«Я уверен, господа, что минувшим векам не случалось видеть, чтобы людей нашего звания вызывали для допроса на основании вздорных толков. Но еще более уверен я, что потомки наши не только не одобрят, но даже не поверят, что можно было согласиться хотя бы выслушать подобные толки из уст самых подлых негодяев, когда-либо выпущенных из стен тюрьмы. Канто, господа, был приговорен к повешению в По, Пишон к колесованию в Ле-Мане, Сосиандо все еще значится у вас в списках преступников». Признаюсь вам, что генеральный адвокат Биньон в два часа пополуночи сообщил мне эти сведения, потому что был моим близким другом и к тому же считал себя вправе так поступить, не будучи приглашен для участия в составлении обвинения. «Судите же, прошу вас, по ярлыкам на их судебных делах и по их ремеслу отпетых мошенников, какова цена свидетельствам этих людей. Впрочем, это еще не все, господа, у них есть и другое звание, более высокое и встречающееся реже: они подкупные свидетели, возведенные в этот ранг грамотой. Я в отчаянии, что защита собственной чести, предписанная нам законами божескими и человеческими, принуждает меня в царствование невиннейшего из монархов предать гласности то, из-за чего эпохи самые развращенные гнушались самыми порочными из древних императоров. Да, господа, Канто, Сосиандо и Горжибюс получили охранные грамоты, чтобы нас обвинить; грамоты эти подписаны августейшим именем, которое должно было бы употреблять для того лишь, чтобы еще укрепить священнейшие из законов. Но кардинал Мазарини, которому ведом один закон — мщение, замышляемое им против защитников общественной свободы, вынудил государственного секретаря господина Ле Телье скрепить своей подписью эти постыдные бумаги, против которых мы просим у вас защиты; однако мы просим защитить нас не прежде, нежели вы произведете дознание в отношении нас самих; мы молим вас произвести его со всем тщанием, коего требуют самые суровые ордонансы против бунтовщиков, дабы распознать, содействовали ли мы прямо или хотя бы косвенно недавним беспорядкам.
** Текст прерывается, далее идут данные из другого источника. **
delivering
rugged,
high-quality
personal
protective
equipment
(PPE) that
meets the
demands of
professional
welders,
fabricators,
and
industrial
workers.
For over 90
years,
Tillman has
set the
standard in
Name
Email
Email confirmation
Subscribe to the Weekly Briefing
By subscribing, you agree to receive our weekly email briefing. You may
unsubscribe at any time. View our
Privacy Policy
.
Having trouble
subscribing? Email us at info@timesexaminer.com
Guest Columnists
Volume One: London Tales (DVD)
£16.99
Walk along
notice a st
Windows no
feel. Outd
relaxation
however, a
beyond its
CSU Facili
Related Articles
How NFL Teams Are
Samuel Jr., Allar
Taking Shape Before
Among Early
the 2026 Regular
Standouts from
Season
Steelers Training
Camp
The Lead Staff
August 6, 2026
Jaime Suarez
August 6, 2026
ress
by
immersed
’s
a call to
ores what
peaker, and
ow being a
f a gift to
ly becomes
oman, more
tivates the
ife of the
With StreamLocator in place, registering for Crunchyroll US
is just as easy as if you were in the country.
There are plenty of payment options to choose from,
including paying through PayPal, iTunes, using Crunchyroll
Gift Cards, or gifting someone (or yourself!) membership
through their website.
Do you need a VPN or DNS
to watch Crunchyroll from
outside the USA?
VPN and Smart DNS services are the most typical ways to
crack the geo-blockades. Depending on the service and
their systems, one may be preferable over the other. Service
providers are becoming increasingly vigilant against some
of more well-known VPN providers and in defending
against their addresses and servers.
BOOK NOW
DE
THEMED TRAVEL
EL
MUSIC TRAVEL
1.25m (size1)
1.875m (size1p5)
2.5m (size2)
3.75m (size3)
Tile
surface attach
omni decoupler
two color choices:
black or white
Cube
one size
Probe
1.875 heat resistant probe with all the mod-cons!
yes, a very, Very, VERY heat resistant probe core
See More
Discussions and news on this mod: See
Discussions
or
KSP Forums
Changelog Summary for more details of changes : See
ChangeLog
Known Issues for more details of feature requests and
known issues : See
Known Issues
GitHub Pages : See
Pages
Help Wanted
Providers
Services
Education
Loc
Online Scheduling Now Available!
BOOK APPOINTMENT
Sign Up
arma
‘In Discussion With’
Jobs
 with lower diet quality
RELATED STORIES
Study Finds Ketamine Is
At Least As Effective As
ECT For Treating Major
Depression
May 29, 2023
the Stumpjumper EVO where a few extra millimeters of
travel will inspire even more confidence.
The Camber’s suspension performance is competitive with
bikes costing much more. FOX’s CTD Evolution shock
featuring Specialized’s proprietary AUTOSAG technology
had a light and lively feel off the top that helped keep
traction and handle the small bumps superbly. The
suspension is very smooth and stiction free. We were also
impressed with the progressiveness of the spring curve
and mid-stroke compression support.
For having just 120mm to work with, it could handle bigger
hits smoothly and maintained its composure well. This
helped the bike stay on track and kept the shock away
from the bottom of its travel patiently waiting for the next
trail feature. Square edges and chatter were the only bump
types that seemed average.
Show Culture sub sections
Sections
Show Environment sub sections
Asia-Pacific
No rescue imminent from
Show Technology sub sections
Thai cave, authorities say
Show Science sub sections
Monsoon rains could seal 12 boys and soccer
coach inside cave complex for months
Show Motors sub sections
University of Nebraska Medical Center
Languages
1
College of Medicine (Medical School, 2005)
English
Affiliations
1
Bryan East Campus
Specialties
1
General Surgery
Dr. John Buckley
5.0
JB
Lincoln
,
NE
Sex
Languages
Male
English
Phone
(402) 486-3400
[244]Возможно ли, господа, чтобы внук Генриха Четвертого, чтобы сенатор, столь почтенный годами и столь известный своею честностью, как господин де Бруссель, чтобы коадъютор парижский были хотя бы подозреваемы в буйстве, учиненном каким-то бесноватым во главе полутора десятков людишек из отбросов общества? Полагаю, мне стыдно распространяться об этом предмете. Вот и все, что я имею сказать, господа, о новом амбуазском заговоре».
Не могу описать вам, каким восторженным гулом ответили мне скамьи Апелляционных палат. Упоминание же о подкупных свидетелях вызвало возгласы негодования. Честный Дужа, бывший одним из докладчиков по делу и уведомивший меня об этом через своего родственника и друга, генерального адвоката Талона, делая вид, будто пытается смягчить истину, признал ее. «Эти грамоты, сударь, даны свидетелям вовсе не для того, чтобы, как вы утверждаете, вас обвинить. Охранные грамоты у них и вправду есть, но даны они им для того лишь, чтобы выведать, что делается на собраниях рантье. Как мог бы Король знать обо всем, если бы не пообещал безнаказанности тем, кто поставляет ему небходимые сведения и кто вынужден порой говорить то, что может быть вменено ему в преступление? Но грамоты эти совсем иного свойства, нежели те, что могли быть им даны, чтобы вас очернить».